ASSIGNMENT:
Set down each line of the records once more, precisely, and omit the pictures.

------------------------------------------------------------

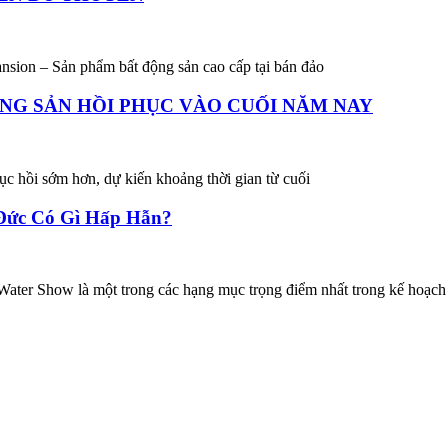
 – Sản phẩm bất động sản cao cấp tại bán đảo
ỘNG SẢN HỒI PHỤC VÀO CUỐI NĂM NAY
ục hồi sớm hơn, dự kiến khoảng thời gian từ cuối
 Đức Có Gì Hấp Hẫn?
Show là một trong các hạng mục trọng điểm nhất trong kế hoạch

------------------------------------------------------------

TASK ANSWER:
 – Sản phẩm bất động sản cao cấp tại bán đảo
ỘNG SẢN HỒI PHỤC VÀO CUỐI NĂM NAY
ục hồi sớm hơn, dự kiến khoảng thời gian từ cuối
 Đức Có Gì Hấp Hẫn?
Show là một trong các hạng mục trọng điểm nhất trong kế hoạch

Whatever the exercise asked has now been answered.